Every year, an NFL team goes from worst to first, and no one got bitten by the injury bug worse than the Ravens last year as they plummeted from an AFC-leading 8-3 record to an 8-9 last place finish. They placed more than 20 players on injured reserve, many of them top players — they accounted for a total of $48 million in cap money.
Assuming relative good health, the Ravens offense will remain the run-dominant force it’s been since Lamar Jackson was inserted as the starter. While the season-long storyline will be the question of whether and to what extent Jackson will get paid as his contract expires at season’s end, the real question is whether he can overcome a woefully inexperienced receiving corps now that his buddy Marquise Brown is having a college reunion with Kyler Murray in Arizona.

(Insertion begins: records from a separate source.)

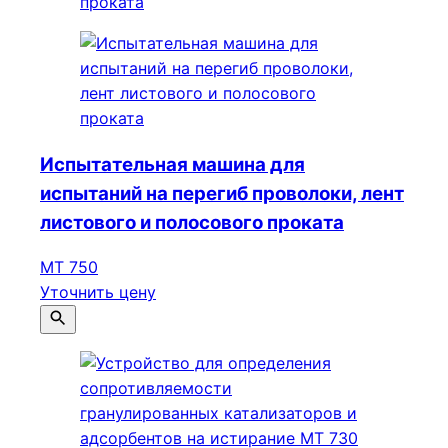
Испытательная машина для
испытаний на перегиб проволоки, лент
листового и полосового проката
МТ 750
Уточнить цену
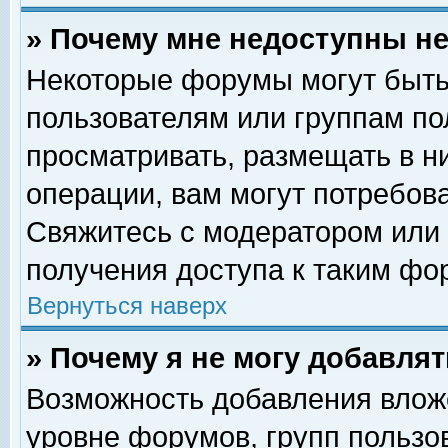
» Почему мне недоступны 
Некоторые форумы могут быть
пользователям или группам по
просматривать, размещать в н
операции, вам могут потребов
Свяжитесь с модератором или
получения доступа к таким фо
Вернуться наверх
» Почему я не могу добавля
Возможность добавления влож
уровне форумов, групп пользо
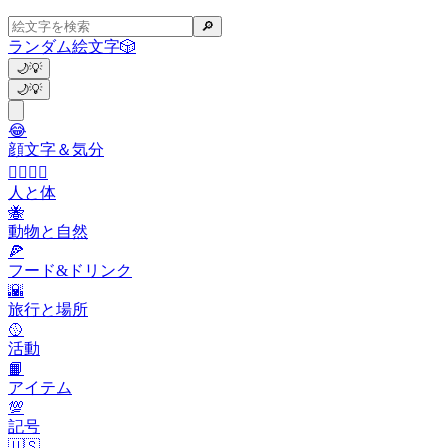
🔎
ランダム絵文字
🎲
🌙
💡
🌙
💡
😂
顔文字＆気分
👩‍❤️‍💋‍👨
人と体
🐝
動物と自然
🍕
フード&ドリンク
🌇
旅行と場所
🥎
活動
📙
アイテム
💯
記号
🇺🇸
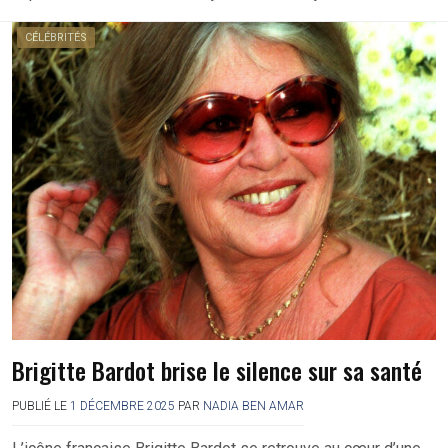
CÉLÉBRITÉS
Brigitte Bardot brise le silence sur sa santé
PUBLIÉ LE
1 DÉCEMBRE 2025
PAR
NADIA BEN AMAR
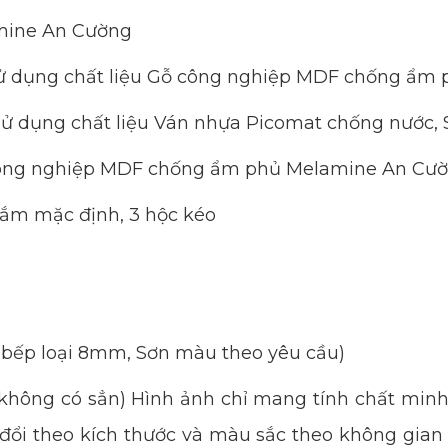
mine An Cường
n sử dụng chất liệu Gỗ công nghiệp MDF chống ẩ
 sử dụng chất liệu Ván nhựa Picomat chống nước, 
 công nghiệp MDF chống ẩm phủ Melamine An Cườ
 nắm mặc định, 3 hộc kéo
 bếp loại 8mm, Sơn màu theo yêu cầu)
không có sẳn) Hình ảnh chỉ mang tính chất minh
y đổi theo kích thước và màu sắc theo không gia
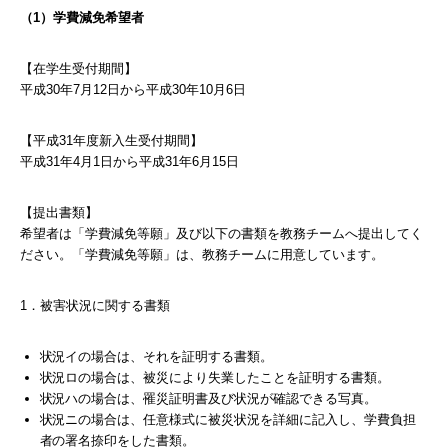
（1）学費減免希望者
【在学生受付期間】
平成30年7月12日から平成30年10月6日
【平成31年度新入生受付期間】
平成31年4月1日から平成31年6月15日
【提出書類】
希望者は「学費減免等願」及び以下の書類を教務チームへ提出してく
ださい。「学費減免等願」は、教務チームに用意しています。
1．被害状況に関する書類
状況イの場合は、それを証明する書類。
状況ロの場合は、被災により失業したことを証明する書類。
状況ハの場合は、罹災証明書及び状況が確認できる写真。
状況ニの場合は、任意様式に被災状況を詳細に記入し、学費負担
者の署名捺印をした書類。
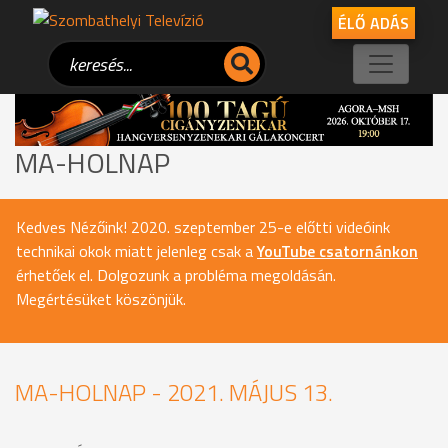
ÉLŐ ADÁS
MA-HOLNAP
Kedves Nézőink! 2020. szeptember 25-e előtti videóink
technikai okok miatt jelenleg csak a
YouTube csatornánkon
érhetőek el. Dolgozunk a probléma megoldásán.
Megértésüket köszönjük.
MA-HOLNAP - 2021. MÁJUS 13.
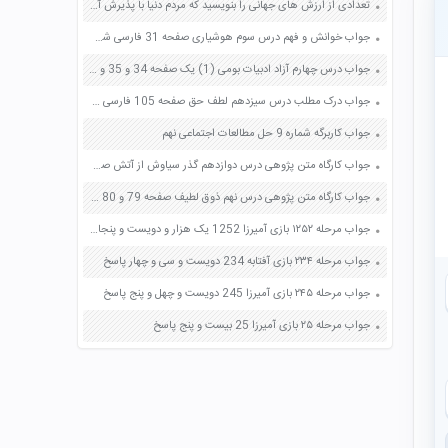
تعدادی از ارزش های جهانی را بنویسید که مردم دنیا با پذیرش آنها می‌توانند به آسانی در کنار یکدیگر و به دور از اختلاف زندگی کنند و صفحه 166 کتاب تفکر و سبک زندگی هشتم
جواب خوانش و فهم درس سوم هوشیاری صفحه 31 فارسی ششم
جواب درس چهارم آزاد ادبیات بومی (1) یک صفحه 34 و 35 و 36 و 37 فارسی یازدهم
جواب درک مطلب درس سیزدهم لطف حق صفحه 105 فارسی چهارم
جواب کاربرگه شماره 9 حل مطالعات اجتماعی نهم
جواب کارگاه متن پژوهی درس دوازدهم گذر سیاوش از آتش صفحه 105 فارسی دوازدهم
جواب کارگاه متن پژوهی درس نهم ذوق لطیف صفحه 79 و 80 فارسی یازدهم
جواب مرحله ۱۲۵۲ بازی آمیرزا 1252 یک هزار و دویست و پنجاه و دو پاسخ
جواب مرحله ۲۳۴ بازی آفتابه 234 دویست و سی و چهار پاسخ
جواب مرحله ۲۴۵ بازی آمیرزا 245 دویست و چهل و پنج پاسخ
جواب مرحله ۲۵ بازی آمیرزا 25 بیست و پنج پاسخ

Yikes 😬 pic.twitter.com/7eqndfIflr
— Rob Woodfork (@RobWoodfork) August 22, 2022
My guess is the Ravens are all-in on their physical identity and will lean more on their tight ends, such as 2021 First-Team All-Pro Mark Andrews. It’s a position at which they’re ridiculously deep after selecting perhaps the steal of the 2022 NFL draft, Isaiah Likely in the fourth round (who I’m on record as saying would have been a perfect pick for Washington, but I digress).
Speaking of draft steals Washington should have picked, Kyle Hamilton looks to be an outstandingly versatile piece for a Ravens defense that under new defensive coordinator Mike Macdonald has a very Michigan feel to it. The Ravens assistant-turned-Michigan DC-turned-Ravens DC will be relying on former Wolverine pass rushers to wreak havoc and wants to drop reasonable doubt on offenses like Jay-Z.
Thanks to a well-placed bye week and one of the most complete rosters in the NFL, count on Baltimore history repeating itself: Like Joe Flacco a decade ago, Jackson bets on himself in the last year of his contract and makes an absurd amount of money thanks to a deep playoff run.
If you’ve read my stuff for years, you know I’m a huge Mike Tomlin fan. His NFL-record streak of 15 straight non-losing seasons is as impressive as his philosophy on just about everything, and I dare you to not be impressed by his stellar interview on the Pivot Podcast.
But his streak is in real jeopardy this season. This is the start of Pittsburgh’s life without Ben Roethlisberger under center, and Tomlin’s first true QB competition involves the unimpressive trio of Mitchell Trubisky, Mason Rudolph and rookie Kenny Pickett. All signs point to it being Trubisky’s job, at least to start the season.
My guess is the former No. 2 overall pick will last as the starter for two reasons: 1) He’s not as bad as many have pegged him to be and 2) he’s historically adept at avoiding back-breaking turnovers.
Since the merger, only 1 QB has 50+ career starts without throwing a pick 6:
• Mitchell Trubisky pic.twitter.com/rED0NYBTsI
— NFL Stats (@NFL_Stats) February 27, 2022
Of course, throwing to second-round rookie receiver George Pickens won’t hurt — he’s been the story of training camp leaguewide, and looks poised to be in the early conversation for Rookie of the Year.
The next-biggest question surrounding Pittsburgh is how the defense will perform. Devin Bush has been a disappointment at inside linebacker and is on his last chance to stick as a Steeler. Myles Jack is an underrated addition that should help lift the Steelers above the bottom third of the league in defensive ranking — and certainly keep them from ranking dead-last in run defense.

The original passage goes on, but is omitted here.